Figure 3. Calculation of average

After that, we are stored the data according to the dialects it belongs to. The complete statistics that we are used in the creation of the database as shown in Table 2.

Table 2. Different parameters used in database creation

Tools used for recording and editing

PRAAT tool, Zoom H1N Handy Portable Digital Recorder, Streaming Audio Recorder

Speakers age

20 to 55

Number of dialects

3

Number of speakers in each dialect

Telangana (32), Kostha Andhra (27) Rayalaseema (23)

Sample rate

44kHz

Channels

MONO

From the above table, it is observed that we are considered the different age speakers from 20 to 55 age group peoples to create the database and the sampling rate used is 44kHz.The number of speakers selected for the creation of the database varies from dialect to dialect. Telangana 32 peoples, Kostha Andhra 27 and Rayalaseema 23 speakers.

4. Proposed Methodology

In order to identify the dialects of the Telugu Language, there are two stages are in methodology i.e., Training and Testing phase as described in Figure 4 and Figure 5.

4.1 Training

We collected the speech from the different users, considered it as input, then the speech is submitted to the preprocessing phase to reduce the background noise if it is present. For that, we used the average filter. The average filter provides smoothening and removes the variations (noise) and unvoiced parts. After completion of preprocessing submitted to Feature extraction. Now we extract the MFCC, ΔMFCC, ΔΔMFCC, and ZCR features from speech signals. After this phase, we combined these features, get 40 features of each sample i.e., 13 from MFCC, 13 from ΔMFCC, 13 from ΔΔMFCC, and 1 from ZCR. If we pass the same features for training, we may get up to lacks features approximately for the complete dataset, further, it will increase the burden of the model and time-consuming process. So, in order to reduce the number of features, we apply dimensionality reduction on those extracted features. In dimensionality reduction, we used the PCA method to reduce the number of features. PCA produces 30 features while eliminating less correlated features. After dimensionality reduction, we apply GMM and HMM models on the features. On applying these features, we frame out the models for Telangana, Costha Andhra, and Rayalaseema.

4.2 Testing

In the training, our models are made ready for different dialects. Now we test the models. We collect the speech sample from the user which we are going to test. The sample is preprocessed, and the unwanted noisy signal is eliminated using the average filter. Now we extract the 40 features i.e., MFCC, ΔMFCC, ΔΔMFCC, and ZCR. We reduce the number of features using PCA. Later we apply these features to the models and calculated the likelihood score.
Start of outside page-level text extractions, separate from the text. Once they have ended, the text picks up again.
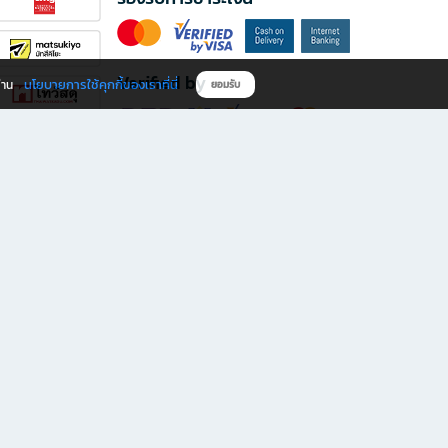
Verified by
นโยบายการใช้คุกกี้ของเราที่นี่
ผ่าน
ยอมรับ
ดาวน์โหลดแอป B2S
s มีทั้งหนังสือหลากหลายแนวและเครื่องเขียนคุณภาพ พร้อมสิทธิพิเศษที่ไม่ควรพลาด!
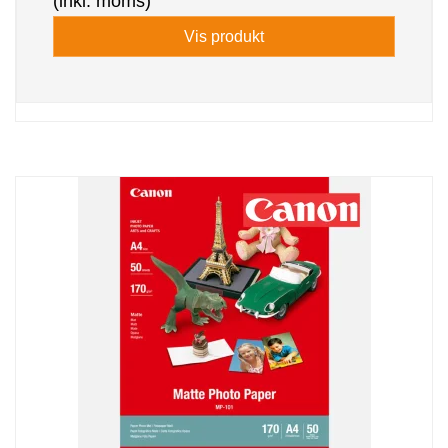
(inkl. moms)
Vis produkt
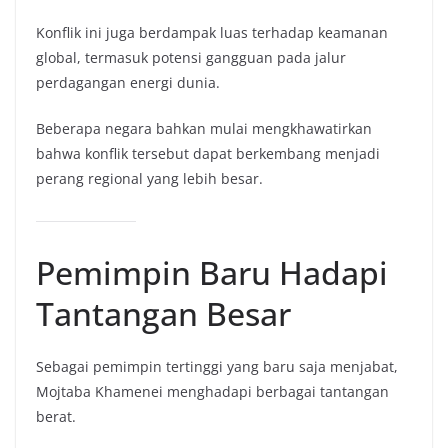
Konflik ini juga berdampak luas terhadap keamanan
global, termasuk potensi gangguan pada jalur
perdagangan energi dunia.
Beberapa negara bahkan mulai mengkhawatirkan
bahwa konflik tersebut dapat berkembang menjadi
perang regional yang lebih besar.
Pemimpin Baru Hadapi
Tantangan Besar
Sebagai pemimpin tertinggi yang baru saja menjabat,
Mojtaba Khamenei menghadapi berbagai tantangan
berat.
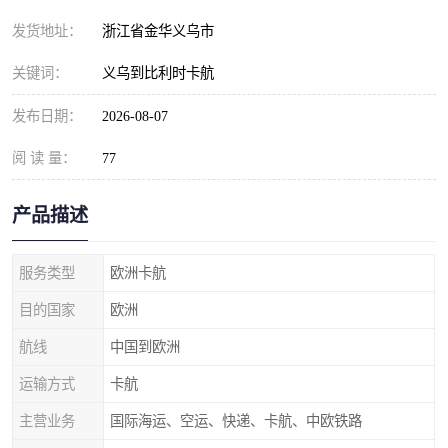
发货地址：
浙江省金华义乌市
关键词：
义乌到比利时卡航
发布日期：
2026-08-07
阅 读 量：
77
产品描述
服务类型
欧洲卡航
目的国家
欧洲
航线
中国到欧洲
运输方式
卡航
主营业务
国际海运、空运、快递、卡航、中欧铁路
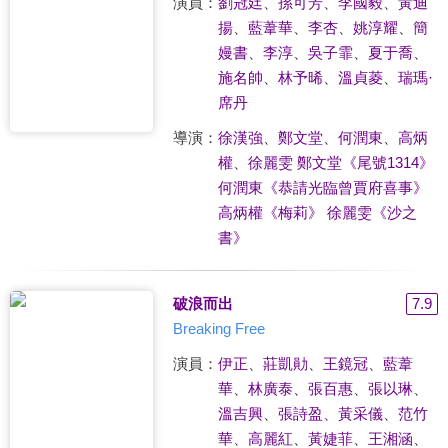
演員：
劉冠廷
、
孫可芳
、
李國毅
、
黃迪
揚
、
藍葦華
、
李杏
、
姚淳耀
、
簡
嫚書
、
李淳
、
吳子霏
、
夏于喬
、
施名帥
、
林予晞
、
溫貞菱
、
瑞瑪·
席丹
導演：
徐漢強
、
鄭文堂
、
何潤東
、
高炳
權
、
徐麗雯 鄭文堂《尾號1314》
何潤東《恭請光臨曾賈府喜事》
高炳權《梅莉》 徐麗雯《沙之
書》
破浪而出
7.9
Breaking Free
演員：
伊正
、
莊凱勛
、
王鏡冠
、
藍葦
華
、
林廣泰
、
張百惠
、
張以琳
、
溫吉興
、
張詩盈
、
黃采儀
、
范竹
華
、
高麗紅
、
黃婕菲
、
王湘涵
、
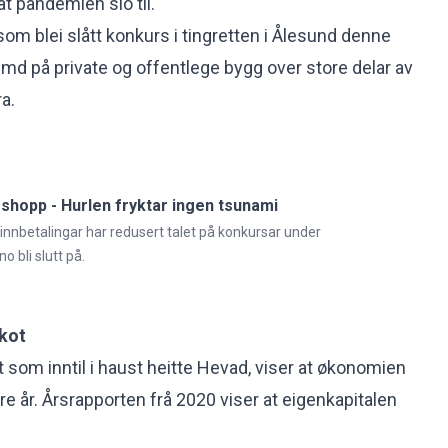
at pandemien slo til.
som blei slått konkurs i tingretten i Ålesund denne
md på private og offentlege bygg over store delar av
a.
rshopp - Hurlen fryktar ingen tsunami
innbetalingar har redusert talet på konkursar under
 bli slutt på.
skot
 som inntil i haust heitte Hevad, viser at økonomien
ire år. Årsrapporten frå 2020 viser at eigenkapitalen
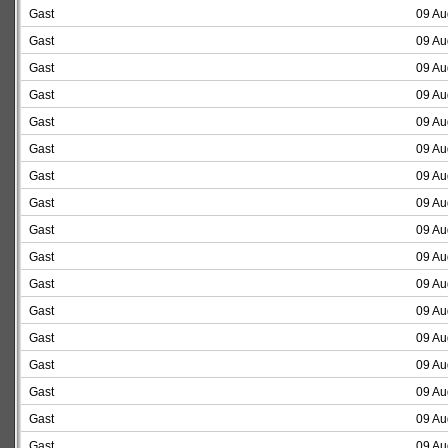
Gast
09 Au
Gast
09 Au
Gast
09 Au
Gast
09 Au
Gast
09 Au
Gast
09 Au
Gast
09 Au
Gast
09 Au
Gast
09 Au
Gast
09 Au
Gast
09 Au
Gast
09 Au
Gast
09 Au
Gast
09 Au
Gast
09 Au
Gast
09 Au
Gast
09 Au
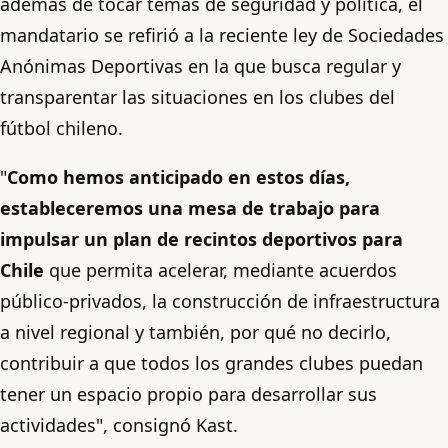
además de tocar temas de seguridad y política, el
mandatario se refirió a la reciente ley de Sociedades
Anónimas Deportivas en la que busca regular y
transparentar las situaciones en los clubes del
fútbol chileno.
"
Como hemos anticipado en estos días,
estableceremos una mesa de trabajo para
impulsar un plan de recintos deportivos para
Chile
que permita acelerar, mediante acuerdos
público-privados, la construcción de infraestructura
a nivel regional y también, por qué no decirlo,
contribuir a que todos los grandes clubes puedan
tener un espacio propio para desarrollar sus
actividades", consignó Kast.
These scores are represented as Telangana are considered as β1, Costal Andhra as β2, Rayalaseema as β3. Then we compare β1, β2, β3. The highest among them is considered as the dialect of the speech sample.

Figure 4. Training model of the Telugu dialect identification

Figure 5. Testing phase of dialect identification

4.3 Proposed methods

For the identification of Telugu dialects, we used two classification models i.e., GMM and HMM models.

4.3.1 Hidden Markov Model

Hidden Markov Model (HMM) is a probabilistic graphical model that enables us to predict the sequence of the hidden or unknown variables from a set of observed variables. In this HMM (hidden Markov model), we do not know the actual probabilities of the variables, we only know their respective outcomes. The working of HMM model as shown below.
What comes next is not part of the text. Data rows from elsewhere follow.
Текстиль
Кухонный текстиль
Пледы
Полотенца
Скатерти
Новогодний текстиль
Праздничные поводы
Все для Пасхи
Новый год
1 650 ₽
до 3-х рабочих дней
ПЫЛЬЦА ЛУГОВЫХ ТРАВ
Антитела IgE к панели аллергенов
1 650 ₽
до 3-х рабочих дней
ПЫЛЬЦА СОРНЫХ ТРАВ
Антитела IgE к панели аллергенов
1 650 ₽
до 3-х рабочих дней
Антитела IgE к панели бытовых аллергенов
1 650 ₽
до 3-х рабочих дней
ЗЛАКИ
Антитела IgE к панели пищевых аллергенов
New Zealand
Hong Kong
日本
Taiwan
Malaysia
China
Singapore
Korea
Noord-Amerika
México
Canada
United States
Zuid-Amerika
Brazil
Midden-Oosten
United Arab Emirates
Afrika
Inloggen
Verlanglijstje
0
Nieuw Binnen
The basic structure of HMM model as shown in the following Figure 6.

Figure 6. Basic model of HMM

The HMM model contains the number of hidden states X1, X2….Xn and also Observable states y1,y2…..ym. It also contains different types of probabilities like transition probability a11, a12…anm, and also observation probability b11,b12…bxy. The complete description of HMM is

S=s1, s2….sN Number of hidden states.

O=o1,o2….oT, Number of observable sequence.

A= a11,a12,a13..a1n…ann, is transition probability matrix where aij represents the probability moving from state i to state j. Then all the moves corresponding to aij are equal to 1.

B=b1, b2…bn is the emission probability.

$\Pi$= π1 π2 π3… πn. represents the initial probabilities.

$\Pi$1 represents the probability to start initially from satae1. If π2=0 is indicating that state2 is not initial state. In our experiments, we have three hidden states i.e., Telangana, Costa Andhra and Rayalaseema. And we are used spectral and prosodic features like MFCC, PITCH and Loudness as observable states. So, there is 3 hidden states and 3 observables state, so T= 33=27 possible observations are occurred. To, find out the state of the event, calculate maximum likelihood. This will calculate by using the joint probability as shown below:

$P(O, Q)=P(O \mid Q) \times P(Q)=\prod_{i=1}^{T} P\left(o_{i} \mid q_{i}\right) \times \prod_{i=1}^{T} P\left(q_{i} \mid q_{i-1}\right)$

In the above equation can be explained like:

P (MFCC, PITCH, LOUDNESS, TS, CA, RS) = P(MFCC/TS) *P(PITCH/CA) *P(LOUDNESS/RS) *λ

λ = P(TS)*P(CA/TS) *P(RS/CA)

where, P(S) will not depend on any previous state we considered it as initial probability and remaining part of λ, indicates the transition probabilities and the first part is emission probabilities of states.

To understand HMM, let us consider predicting the weather based on the type of clothes that someone wears. Here weather acts as a hidden variable and the types of clothes are observed. Basically, the hidden Markov model is a Markov chain whose internal state cannot be explicitly observed, but the internal state of the model is used by the probabilistic function to evaluate only the probability distribution of the variables observed. HMM is mostly used in speech processing because,

• HMM is fabulously rich in mathematical structure and that is the reason it can form the theoretical basis for broad use in a wide range of applications.

• HMM model, when applied to the applications it works well practically in various important applications.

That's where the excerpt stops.